> _Exercise_
So long as no pictures are carried over, output the records below exactly.

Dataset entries
************

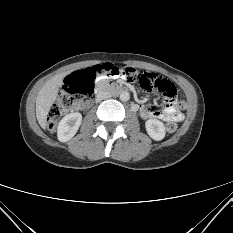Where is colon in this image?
<instances>
[{
    "mask_svg": "<svg viewBox=\"0 0 233 233\" xmlns=\"http://www.w3.org/2000/svg\"><path fill=\"white\" fill-rule=\"evenodd\" d=\"M122 76L128 81L138 83L144 90L149 91L153 88L161 91L165 96H171L175 93L174 85L155 74L142 73L133 69H119L110 64L95 66L94 68L82 70L69 75L63 84V91L58 95L57 100L49 110L47 124L49 130L53 131L58 120L73 105H84L89 103L93 97L94 79L97 75ZM180 108H184V104H179ZM168 132H174L177 129L175 123H167Z\"/></svg>",
    "mask_w": 233,
    "mask_h": 233,
    "instance_id": "5ec220e1",
    "label": "colon"
}]
</instances>
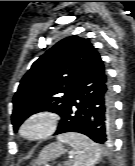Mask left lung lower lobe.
<instances>
[{"mask_svg":"<svg viewBox=\"0 0 135 166\" xmlns=\"http://www.w3.org/2000/svg\"><path fill=\"white\" fill-rule=\"evenodd\" d=\"M60 116L56 134L78 132L97 143H110L114 131L113 94L98 53L80 76L72 100Z\"/></svg>","mask_w":135,"mask_h":166,"instance_id":"0a47b994","label":"left lung lower lobe"}]
</instances>
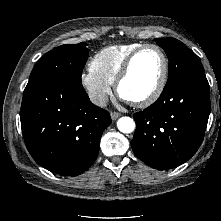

************

> _Reply to the task_
Where is colon in this image?
<instances>
[{
    "mask_svg": "<svg viewBox=\"0 0 233 233\" xmlns=\"http://www.w3.org/2000/svg\"><path fill=\"white\" fill-rule=\"evenodd\" d=\"M122 76L128 81L138 83L144 90L149 91L153 88L161 91L165 96H171L175 93L174 85L155 74L142 73L133 69H119L110 64L95 66L94 68L82 70L69 75L63 84V91L58 95L57 100L49 110L47 124L49 130L53 131L58 120L73 105H84L89 103L93 97L94 79L97 75ZM180 108H184V104H179ZM168 132H174L177 129L175 123H167Z\"/></svg>",
    "mask_w": 233,
    "mask_h": 233,
    "instance_id": "5ec220e1",
    "label": "colon"
}]
</instances>
Mask left lung lower lobe.
<instances>
[{"mask_svg":"<svg viewBox=\"0 0 135 166\" xmlns=\"http://www.w3.org/2000/svg\"><path fill=\"white\" fill-rule=\"evenodd\" d=\"M60 116L56 134L78 132L97 143H110L114 131L113 94L98 53L80 76L72 100Z\"/></svg>","mask_w":135,"mask_h":166,"instance_id":"0a47b994","label":"left lung lower lobe"}]
</instances>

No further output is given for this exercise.